**Task goal:**
Take from the data every line in which the word "kinh" is found.

___ Given data ___

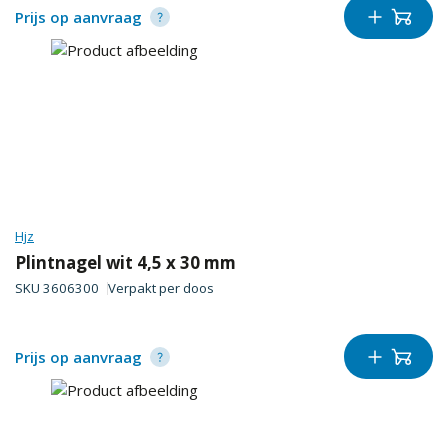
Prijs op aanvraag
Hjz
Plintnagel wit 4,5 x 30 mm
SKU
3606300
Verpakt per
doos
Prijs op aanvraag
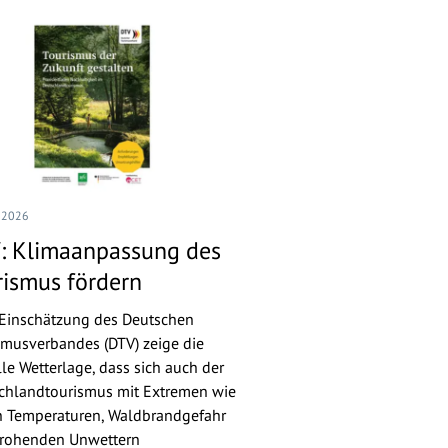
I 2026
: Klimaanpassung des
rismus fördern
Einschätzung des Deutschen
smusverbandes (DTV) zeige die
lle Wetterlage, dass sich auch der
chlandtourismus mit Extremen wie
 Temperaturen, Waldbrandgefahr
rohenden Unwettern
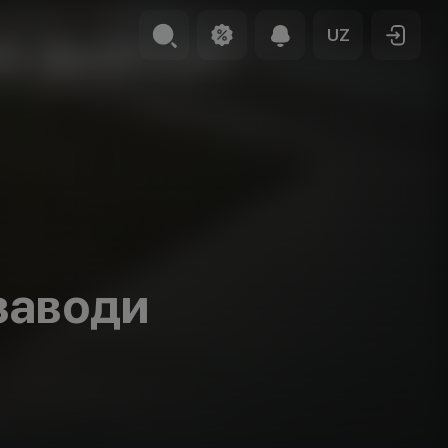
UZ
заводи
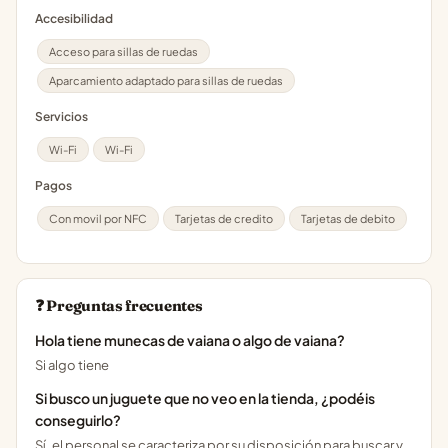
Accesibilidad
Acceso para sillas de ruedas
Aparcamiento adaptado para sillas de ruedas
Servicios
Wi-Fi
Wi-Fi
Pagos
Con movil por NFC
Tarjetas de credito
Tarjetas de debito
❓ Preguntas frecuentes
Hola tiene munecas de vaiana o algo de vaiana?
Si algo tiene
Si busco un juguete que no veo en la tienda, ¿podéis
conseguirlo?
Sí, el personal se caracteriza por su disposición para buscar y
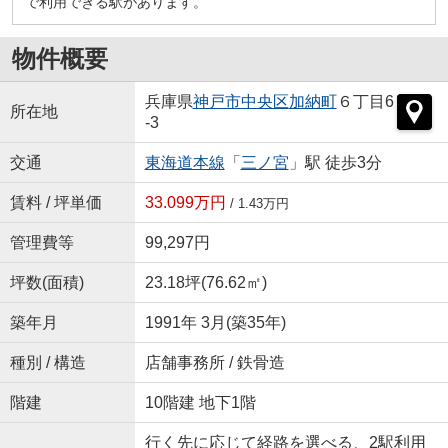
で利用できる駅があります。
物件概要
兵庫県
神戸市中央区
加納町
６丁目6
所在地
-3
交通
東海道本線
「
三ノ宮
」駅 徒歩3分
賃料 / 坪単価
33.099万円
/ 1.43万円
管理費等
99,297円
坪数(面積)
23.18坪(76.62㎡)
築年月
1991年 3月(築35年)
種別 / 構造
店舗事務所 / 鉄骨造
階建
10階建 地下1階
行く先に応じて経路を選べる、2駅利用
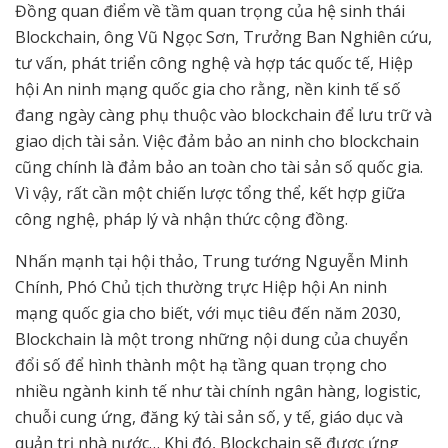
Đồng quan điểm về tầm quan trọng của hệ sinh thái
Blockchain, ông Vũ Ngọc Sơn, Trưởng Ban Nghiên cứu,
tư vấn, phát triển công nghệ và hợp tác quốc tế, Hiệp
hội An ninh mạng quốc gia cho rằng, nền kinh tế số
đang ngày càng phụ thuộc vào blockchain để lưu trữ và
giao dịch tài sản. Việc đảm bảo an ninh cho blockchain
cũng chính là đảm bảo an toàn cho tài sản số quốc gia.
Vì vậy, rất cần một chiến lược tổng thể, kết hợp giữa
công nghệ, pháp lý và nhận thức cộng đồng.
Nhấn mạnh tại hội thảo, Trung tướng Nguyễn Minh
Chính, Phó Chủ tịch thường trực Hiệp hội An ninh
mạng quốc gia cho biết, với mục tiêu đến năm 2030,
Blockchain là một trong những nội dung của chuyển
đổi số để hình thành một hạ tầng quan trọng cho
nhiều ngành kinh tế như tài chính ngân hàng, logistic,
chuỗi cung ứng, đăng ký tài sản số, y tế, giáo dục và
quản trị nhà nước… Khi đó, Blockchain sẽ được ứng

___

**Task result:**
hội An ninh mạng quốc gia cho rằng, nền kinh tế số
nhiều ngành kinh tế như tài chính ngân hàng, logistic,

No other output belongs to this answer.